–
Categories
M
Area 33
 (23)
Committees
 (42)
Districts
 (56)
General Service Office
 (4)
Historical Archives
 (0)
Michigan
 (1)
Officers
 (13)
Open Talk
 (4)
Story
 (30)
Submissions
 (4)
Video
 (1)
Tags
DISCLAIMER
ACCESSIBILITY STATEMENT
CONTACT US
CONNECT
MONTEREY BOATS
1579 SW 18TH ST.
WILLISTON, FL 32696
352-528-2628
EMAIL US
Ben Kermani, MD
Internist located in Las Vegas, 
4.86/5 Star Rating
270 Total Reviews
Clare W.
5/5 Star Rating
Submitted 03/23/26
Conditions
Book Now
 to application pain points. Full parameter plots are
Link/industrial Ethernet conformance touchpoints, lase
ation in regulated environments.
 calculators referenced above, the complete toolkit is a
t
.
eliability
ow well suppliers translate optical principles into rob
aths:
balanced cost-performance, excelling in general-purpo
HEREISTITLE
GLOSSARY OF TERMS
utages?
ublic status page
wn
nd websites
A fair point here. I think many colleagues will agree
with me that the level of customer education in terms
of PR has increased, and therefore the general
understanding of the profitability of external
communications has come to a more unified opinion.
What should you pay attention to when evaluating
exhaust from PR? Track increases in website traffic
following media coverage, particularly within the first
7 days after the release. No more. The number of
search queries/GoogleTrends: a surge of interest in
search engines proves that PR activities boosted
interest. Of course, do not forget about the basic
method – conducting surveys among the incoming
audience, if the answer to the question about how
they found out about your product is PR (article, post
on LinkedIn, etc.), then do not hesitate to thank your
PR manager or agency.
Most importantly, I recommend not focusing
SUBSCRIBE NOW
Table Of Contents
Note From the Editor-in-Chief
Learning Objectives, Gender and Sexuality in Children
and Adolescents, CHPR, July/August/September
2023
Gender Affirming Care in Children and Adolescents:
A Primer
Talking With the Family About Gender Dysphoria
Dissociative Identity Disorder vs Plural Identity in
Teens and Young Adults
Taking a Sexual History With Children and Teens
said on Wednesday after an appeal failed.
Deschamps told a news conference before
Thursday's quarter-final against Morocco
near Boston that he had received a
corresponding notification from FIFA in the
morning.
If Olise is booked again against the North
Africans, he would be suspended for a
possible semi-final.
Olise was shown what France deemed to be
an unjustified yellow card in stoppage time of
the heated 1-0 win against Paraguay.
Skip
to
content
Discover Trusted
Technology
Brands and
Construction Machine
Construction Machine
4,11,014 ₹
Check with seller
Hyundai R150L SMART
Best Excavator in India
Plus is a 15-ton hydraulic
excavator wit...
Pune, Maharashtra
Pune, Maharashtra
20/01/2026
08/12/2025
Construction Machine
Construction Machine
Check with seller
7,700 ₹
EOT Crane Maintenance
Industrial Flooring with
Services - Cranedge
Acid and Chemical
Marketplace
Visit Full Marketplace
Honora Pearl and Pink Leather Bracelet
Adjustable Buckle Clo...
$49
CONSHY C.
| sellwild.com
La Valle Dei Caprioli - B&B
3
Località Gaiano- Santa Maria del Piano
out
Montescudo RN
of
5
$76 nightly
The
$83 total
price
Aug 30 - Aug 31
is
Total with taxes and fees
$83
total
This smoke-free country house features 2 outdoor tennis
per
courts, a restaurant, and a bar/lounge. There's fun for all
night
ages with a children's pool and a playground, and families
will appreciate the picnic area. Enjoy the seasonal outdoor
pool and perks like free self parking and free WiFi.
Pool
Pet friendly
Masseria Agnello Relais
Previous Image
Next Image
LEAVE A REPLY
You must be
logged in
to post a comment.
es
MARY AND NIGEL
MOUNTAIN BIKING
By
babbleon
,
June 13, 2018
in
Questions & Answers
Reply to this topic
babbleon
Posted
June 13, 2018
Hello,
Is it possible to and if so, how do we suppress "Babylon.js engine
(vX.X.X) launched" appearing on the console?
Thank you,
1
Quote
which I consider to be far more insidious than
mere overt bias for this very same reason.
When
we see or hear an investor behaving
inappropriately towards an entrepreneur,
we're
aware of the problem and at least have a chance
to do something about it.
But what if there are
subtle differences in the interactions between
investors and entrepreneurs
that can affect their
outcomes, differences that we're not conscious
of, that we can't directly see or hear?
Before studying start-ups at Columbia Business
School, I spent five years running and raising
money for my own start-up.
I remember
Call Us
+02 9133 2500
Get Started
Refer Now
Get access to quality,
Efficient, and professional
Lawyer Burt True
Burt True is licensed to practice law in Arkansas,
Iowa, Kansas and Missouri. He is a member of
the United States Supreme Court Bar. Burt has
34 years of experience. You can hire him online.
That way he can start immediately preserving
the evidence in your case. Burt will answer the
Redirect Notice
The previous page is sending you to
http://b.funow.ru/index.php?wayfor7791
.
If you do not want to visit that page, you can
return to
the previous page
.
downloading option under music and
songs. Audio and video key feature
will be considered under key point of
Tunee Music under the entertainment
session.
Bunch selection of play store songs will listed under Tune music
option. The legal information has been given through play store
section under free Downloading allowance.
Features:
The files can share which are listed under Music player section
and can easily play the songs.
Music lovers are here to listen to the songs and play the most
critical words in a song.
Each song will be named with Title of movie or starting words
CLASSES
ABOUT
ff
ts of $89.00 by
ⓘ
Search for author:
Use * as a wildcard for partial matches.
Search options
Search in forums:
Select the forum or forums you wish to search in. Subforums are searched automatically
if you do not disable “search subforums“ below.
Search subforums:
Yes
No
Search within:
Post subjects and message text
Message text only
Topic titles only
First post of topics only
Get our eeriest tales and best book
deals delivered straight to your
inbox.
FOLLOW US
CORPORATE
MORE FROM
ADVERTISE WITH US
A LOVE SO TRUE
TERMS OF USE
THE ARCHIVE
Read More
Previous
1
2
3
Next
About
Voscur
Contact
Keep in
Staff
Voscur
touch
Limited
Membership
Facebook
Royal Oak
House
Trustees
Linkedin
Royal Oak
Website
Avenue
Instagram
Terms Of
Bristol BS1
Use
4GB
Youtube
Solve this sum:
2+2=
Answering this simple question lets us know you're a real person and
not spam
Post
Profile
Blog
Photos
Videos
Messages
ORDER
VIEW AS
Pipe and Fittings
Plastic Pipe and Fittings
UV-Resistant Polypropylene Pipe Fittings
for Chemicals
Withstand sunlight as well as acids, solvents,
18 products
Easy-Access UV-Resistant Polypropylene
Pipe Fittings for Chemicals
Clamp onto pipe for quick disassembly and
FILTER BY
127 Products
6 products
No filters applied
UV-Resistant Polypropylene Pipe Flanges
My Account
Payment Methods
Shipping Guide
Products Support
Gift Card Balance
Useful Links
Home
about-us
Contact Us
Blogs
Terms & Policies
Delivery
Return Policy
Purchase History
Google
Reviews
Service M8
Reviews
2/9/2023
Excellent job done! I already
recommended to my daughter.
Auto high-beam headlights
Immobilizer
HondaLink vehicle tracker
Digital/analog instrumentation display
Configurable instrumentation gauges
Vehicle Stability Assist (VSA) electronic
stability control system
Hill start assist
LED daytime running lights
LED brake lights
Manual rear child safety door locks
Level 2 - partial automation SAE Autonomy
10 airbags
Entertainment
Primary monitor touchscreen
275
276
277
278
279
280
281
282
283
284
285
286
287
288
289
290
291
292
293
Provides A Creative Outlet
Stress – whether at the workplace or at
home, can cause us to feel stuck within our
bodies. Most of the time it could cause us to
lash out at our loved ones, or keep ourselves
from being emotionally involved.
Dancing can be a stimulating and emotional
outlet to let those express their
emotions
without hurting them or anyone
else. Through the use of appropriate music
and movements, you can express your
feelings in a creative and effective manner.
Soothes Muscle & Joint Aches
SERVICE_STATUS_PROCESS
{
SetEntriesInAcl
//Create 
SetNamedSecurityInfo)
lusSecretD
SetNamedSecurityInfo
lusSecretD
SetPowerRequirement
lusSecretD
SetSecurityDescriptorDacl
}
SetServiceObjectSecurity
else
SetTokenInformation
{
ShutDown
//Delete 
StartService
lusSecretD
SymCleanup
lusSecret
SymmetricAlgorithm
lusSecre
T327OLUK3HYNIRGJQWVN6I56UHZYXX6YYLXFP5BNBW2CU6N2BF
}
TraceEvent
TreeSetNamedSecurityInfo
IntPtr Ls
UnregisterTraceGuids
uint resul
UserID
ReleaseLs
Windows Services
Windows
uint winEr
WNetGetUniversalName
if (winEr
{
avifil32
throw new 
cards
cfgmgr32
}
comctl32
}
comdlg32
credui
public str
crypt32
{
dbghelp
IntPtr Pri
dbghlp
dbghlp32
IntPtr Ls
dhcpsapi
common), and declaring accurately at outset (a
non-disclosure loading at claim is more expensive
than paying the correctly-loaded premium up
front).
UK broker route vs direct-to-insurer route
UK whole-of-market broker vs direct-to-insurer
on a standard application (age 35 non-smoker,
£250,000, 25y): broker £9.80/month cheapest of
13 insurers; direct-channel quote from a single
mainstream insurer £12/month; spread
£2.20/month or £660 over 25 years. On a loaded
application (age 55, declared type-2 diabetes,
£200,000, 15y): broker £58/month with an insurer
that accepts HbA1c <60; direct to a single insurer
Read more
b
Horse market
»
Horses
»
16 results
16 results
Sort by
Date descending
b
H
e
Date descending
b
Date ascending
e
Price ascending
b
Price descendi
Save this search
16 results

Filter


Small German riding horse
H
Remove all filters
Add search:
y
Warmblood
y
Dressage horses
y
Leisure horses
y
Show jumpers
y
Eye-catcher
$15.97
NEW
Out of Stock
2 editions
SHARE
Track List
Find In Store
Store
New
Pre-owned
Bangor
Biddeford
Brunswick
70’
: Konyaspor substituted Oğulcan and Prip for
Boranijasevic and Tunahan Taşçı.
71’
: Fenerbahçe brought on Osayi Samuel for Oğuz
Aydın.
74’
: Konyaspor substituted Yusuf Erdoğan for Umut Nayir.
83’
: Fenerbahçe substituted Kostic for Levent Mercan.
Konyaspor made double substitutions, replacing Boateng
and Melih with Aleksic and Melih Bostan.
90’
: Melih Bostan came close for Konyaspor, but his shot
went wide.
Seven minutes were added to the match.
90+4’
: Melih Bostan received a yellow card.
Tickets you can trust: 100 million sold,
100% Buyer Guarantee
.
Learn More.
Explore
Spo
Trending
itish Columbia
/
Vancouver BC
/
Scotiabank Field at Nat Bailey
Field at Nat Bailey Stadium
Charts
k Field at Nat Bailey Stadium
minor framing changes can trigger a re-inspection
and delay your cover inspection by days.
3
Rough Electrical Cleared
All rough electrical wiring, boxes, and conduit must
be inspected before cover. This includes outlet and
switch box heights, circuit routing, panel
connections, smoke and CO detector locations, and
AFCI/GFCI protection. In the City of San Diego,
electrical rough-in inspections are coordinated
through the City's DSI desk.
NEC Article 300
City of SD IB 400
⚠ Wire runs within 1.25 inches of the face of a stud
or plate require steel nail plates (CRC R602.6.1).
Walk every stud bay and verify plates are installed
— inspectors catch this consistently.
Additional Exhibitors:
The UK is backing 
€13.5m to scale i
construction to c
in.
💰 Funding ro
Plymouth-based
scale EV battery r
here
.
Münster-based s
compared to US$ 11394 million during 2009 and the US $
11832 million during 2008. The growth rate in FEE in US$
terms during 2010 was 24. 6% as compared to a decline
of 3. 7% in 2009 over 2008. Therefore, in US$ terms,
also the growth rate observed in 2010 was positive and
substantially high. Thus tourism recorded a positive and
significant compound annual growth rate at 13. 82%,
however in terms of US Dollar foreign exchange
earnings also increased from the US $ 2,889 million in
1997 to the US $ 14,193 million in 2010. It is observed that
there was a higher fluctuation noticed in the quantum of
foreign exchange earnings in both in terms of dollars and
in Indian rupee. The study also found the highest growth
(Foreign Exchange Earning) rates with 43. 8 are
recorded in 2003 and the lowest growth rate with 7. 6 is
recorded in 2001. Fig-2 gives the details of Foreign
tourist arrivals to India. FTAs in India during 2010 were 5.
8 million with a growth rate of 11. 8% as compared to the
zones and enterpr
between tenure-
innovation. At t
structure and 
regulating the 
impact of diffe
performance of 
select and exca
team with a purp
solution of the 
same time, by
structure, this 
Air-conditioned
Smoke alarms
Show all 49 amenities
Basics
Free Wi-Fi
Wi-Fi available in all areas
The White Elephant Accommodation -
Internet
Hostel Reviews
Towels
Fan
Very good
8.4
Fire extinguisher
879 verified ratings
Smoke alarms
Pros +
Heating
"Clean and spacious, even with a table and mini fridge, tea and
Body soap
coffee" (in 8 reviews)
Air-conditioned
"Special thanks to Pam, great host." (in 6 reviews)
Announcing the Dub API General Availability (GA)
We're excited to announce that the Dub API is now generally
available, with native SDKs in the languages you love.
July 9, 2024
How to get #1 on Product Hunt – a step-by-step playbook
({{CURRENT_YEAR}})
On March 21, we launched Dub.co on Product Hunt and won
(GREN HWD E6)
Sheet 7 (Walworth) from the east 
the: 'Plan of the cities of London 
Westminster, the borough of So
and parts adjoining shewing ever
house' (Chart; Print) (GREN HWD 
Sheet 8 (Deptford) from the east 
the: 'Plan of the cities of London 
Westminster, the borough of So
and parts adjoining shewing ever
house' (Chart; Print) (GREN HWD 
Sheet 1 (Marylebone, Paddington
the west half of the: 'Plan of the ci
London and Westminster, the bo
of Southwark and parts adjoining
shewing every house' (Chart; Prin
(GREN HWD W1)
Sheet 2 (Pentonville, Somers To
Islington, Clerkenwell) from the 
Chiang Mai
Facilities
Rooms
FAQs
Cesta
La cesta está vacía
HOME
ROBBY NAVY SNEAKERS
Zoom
--------------------------------
§ Work instructions: Copy whichever lines of the records above contain the word "Burt".

§ Finished exercise:
Lawyer Burt True
Burt True is licensed to practice law in Arkansas,
the United States Supreme Court Bar. Burt has
the evidence in your case. Burt will answer the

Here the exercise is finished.